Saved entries
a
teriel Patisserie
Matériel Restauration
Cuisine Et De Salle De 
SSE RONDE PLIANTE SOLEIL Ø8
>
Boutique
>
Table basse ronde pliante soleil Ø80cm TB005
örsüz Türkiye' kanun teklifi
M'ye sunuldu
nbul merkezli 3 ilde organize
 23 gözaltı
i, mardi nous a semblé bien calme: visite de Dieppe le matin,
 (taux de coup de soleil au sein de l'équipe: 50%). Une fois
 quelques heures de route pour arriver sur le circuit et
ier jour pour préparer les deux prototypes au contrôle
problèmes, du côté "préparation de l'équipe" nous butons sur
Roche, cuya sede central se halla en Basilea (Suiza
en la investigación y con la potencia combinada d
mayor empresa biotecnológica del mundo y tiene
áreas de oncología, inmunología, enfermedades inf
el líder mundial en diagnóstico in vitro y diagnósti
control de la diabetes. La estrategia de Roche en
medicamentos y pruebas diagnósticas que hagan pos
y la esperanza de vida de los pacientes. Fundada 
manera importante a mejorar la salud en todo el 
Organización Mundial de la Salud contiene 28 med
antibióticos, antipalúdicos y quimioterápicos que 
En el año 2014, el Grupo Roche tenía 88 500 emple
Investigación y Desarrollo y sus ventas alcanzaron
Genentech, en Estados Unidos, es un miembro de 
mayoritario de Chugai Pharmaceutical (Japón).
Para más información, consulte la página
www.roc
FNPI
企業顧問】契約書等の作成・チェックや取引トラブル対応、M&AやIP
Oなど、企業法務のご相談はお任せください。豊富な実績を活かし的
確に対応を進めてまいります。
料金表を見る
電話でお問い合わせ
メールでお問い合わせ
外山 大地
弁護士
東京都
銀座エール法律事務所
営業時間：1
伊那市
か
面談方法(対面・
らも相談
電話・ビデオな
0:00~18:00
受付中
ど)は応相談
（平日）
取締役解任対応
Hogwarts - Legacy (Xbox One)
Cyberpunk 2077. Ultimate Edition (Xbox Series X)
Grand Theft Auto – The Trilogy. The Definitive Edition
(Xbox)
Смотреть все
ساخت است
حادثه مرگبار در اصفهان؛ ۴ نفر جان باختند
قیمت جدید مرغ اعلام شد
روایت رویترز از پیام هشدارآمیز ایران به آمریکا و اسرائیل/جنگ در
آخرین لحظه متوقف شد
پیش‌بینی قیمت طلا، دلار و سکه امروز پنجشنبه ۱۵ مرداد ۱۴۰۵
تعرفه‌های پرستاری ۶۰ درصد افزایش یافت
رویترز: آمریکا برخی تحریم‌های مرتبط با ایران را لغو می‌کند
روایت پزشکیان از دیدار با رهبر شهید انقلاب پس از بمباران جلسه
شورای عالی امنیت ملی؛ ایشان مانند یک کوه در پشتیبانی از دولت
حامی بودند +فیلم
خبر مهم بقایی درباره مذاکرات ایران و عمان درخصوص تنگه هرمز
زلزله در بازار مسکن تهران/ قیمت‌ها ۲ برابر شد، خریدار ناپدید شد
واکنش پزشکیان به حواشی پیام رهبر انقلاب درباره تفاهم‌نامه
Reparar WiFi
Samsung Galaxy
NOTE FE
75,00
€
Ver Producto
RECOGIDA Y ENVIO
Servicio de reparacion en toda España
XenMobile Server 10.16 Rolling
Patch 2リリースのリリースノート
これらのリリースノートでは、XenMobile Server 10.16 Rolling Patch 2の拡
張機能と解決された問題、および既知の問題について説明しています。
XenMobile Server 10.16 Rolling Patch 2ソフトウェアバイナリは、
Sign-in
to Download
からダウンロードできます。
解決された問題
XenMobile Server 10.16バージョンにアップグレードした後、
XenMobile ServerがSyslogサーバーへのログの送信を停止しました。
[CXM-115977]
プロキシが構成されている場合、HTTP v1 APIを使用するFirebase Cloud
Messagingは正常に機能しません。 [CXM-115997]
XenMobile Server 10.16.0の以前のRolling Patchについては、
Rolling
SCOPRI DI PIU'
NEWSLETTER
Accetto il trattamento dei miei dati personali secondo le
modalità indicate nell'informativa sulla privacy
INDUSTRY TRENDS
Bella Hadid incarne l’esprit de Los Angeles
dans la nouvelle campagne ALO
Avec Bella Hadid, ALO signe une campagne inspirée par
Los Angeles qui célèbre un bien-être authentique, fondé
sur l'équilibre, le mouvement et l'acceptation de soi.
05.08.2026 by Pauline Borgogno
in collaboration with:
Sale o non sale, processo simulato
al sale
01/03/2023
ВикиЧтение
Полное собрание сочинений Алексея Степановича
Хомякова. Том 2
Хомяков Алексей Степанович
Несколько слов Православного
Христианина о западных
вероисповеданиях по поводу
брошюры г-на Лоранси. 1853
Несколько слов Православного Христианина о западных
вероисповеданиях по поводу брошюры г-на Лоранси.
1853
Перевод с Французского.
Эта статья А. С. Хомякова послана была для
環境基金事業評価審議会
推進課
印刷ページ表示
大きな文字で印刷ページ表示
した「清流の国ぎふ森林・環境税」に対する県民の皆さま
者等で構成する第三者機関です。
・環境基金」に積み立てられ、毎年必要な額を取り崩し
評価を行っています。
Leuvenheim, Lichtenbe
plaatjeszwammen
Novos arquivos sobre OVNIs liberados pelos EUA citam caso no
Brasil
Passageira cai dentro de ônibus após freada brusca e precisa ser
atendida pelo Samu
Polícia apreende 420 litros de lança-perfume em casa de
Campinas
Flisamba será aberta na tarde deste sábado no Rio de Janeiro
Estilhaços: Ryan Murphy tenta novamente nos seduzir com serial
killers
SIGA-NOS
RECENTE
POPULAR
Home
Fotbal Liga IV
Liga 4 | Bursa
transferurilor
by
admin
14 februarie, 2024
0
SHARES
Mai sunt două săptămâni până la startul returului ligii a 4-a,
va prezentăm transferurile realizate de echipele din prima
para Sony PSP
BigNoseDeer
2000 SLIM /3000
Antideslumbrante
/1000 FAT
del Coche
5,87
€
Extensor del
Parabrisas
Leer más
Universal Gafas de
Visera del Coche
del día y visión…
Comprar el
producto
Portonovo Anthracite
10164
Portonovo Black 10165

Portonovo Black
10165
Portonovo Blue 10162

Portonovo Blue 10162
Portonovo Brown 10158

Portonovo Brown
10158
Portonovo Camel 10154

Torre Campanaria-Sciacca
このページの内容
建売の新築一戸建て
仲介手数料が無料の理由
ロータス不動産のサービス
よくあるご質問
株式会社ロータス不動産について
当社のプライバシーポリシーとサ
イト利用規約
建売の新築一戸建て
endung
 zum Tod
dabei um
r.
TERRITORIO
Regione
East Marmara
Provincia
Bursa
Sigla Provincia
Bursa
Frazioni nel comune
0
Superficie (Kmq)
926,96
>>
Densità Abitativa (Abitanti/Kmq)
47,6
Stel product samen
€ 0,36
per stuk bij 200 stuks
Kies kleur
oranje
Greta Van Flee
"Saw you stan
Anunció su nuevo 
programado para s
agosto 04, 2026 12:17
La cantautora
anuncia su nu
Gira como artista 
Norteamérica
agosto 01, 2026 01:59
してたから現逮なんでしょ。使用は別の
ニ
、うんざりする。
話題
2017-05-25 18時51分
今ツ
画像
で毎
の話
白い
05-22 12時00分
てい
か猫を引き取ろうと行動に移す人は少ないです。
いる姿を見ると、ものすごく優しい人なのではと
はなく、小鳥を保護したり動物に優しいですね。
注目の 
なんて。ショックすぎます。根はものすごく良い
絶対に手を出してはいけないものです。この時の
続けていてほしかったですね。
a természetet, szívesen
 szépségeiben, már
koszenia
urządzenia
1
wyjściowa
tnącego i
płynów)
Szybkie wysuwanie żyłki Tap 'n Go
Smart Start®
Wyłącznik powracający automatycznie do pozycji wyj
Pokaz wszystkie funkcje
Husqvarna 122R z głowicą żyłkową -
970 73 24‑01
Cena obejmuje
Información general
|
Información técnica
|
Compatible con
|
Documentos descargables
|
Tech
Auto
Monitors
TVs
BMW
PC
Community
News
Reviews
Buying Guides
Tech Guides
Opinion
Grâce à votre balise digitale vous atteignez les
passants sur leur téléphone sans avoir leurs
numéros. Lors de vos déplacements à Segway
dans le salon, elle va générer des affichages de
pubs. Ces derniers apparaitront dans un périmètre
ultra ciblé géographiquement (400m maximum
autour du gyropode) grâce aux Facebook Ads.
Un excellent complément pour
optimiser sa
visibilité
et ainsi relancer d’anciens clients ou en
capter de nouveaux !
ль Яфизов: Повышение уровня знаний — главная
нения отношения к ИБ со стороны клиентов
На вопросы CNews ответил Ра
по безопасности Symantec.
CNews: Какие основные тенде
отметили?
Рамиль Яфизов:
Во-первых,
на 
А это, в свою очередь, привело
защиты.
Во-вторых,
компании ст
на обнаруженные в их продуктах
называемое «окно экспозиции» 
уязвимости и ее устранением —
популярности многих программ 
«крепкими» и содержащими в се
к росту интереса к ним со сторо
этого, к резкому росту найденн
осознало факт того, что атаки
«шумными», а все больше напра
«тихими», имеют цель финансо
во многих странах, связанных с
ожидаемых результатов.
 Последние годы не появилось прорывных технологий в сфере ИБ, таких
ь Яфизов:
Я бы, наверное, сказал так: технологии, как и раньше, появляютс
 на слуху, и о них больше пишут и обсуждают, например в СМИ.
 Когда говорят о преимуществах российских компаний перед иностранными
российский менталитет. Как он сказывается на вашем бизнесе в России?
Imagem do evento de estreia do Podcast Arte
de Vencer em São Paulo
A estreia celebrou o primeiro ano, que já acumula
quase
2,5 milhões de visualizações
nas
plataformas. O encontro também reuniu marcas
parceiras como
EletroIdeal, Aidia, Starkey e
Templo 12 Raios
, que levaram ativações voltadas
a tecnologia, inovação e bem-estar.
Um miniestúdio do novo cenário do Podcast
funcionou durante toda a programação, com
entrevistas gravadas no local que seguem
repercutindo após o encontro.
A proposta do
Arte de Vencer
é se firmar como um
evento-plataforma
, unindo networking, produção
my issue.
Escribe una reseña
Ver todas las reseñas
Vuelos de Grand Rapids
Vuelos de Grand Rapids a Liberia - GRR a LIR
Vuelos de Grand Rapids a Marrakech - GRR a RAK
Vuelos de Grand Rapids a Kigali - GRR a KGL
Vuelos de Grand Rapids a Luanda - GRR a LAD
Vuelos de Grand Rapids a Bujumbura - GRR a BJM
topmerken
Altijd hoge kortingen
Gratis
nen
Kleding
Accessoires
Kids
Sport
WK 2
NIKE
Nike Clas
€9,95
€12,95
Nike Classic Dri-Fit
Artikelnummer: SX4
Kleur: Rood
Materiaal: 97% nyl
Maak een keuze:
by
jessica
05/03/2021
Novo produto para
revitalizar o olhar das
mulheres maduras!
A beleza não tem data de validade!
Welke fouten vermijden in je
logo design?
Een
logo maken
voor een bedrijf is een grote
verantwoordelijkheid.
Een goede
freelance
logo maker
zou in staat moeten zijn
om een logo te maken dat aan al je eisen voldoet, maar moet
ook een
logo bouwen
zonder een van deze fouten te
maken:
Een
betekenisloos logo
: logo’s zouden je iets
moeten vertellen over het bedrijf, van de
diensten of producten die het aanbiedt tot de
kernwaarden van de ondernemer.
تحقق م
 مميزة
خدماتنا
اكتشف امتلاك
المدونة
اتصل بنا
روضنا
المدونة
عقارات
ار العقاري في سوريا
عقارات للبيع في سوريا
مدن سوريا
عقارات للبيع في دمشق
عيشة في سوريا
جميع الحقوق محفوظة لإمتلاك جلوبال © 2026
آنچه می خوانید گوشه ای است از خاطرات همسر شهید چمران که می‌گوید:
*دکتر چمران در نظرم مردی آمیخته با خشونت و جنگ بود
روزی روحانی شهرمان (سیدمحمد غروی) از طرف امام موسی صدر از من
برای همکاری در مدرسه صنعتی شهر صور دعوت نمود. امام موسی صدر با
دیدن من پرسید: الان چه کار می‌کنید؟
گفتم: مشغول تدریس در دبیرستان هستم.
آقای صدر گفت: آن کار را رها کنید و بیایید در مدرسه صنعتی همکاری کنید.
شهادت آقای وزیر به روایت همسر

### ASSIGNED TASK
Only the lines above starting at the one containing "A proposta do" and ending at the one containing "diensten of producten die het aanbiedt tot de", both included, are to be returned, exactly as they read.

### FINAL ANSWER
A proposta do
Arte de Vencer
é se firmar como um
evento-plataforma
, unindo networking, produção
my issue.
Escribe una reseña
Ver todas las reseñas
Vuelos de Grand Rapids
Vuelos de Grand Rapids a Liberia - GRR a LIR
Vuelos de Grand Rapids a Marrakech - GRR a RAK
Vuelos de Grand Rapids a Kigali - GRR a KGL
Vuelos de Grand Rapids a Luanda - GRR a LAD
Vuelos de Grand Rapids a Bujumbura - GRR a BJM
topmerken
Altijd hoge kortingen
Gratis
nen
Kleding
Accessoires
Kids
Sport
WK 2
NIKE
Nike Clas
€9,95
€12,95
Nike Classic Dri-Fit
Artikelnummer: SX4
Kleur: Rood
Materiaal: 97% nyl
Maak een keuze:
by
jessica
05/03/2021
Novo produto para
revitalizar o olhar das
mulheres maduras!
A beleza não tem data de validade!
Welke fouten vermijden in je
logo design?
Een
logo maken
voor een bedrijf is een grote
verantwoordelijkheid.
Een goede
freelance
logo maker
zou in staat moeten zijn
om een logo te maken dat aan al je eisen voldoet, maar moet
ook een
logo bouwen
zonder een van deze fouten te
maken:
Een
betekenisloos logo
: logo’s zouden je iets
moeten vertellen over het bedrijf, van de
diensten of producten die het aanbiedt tot de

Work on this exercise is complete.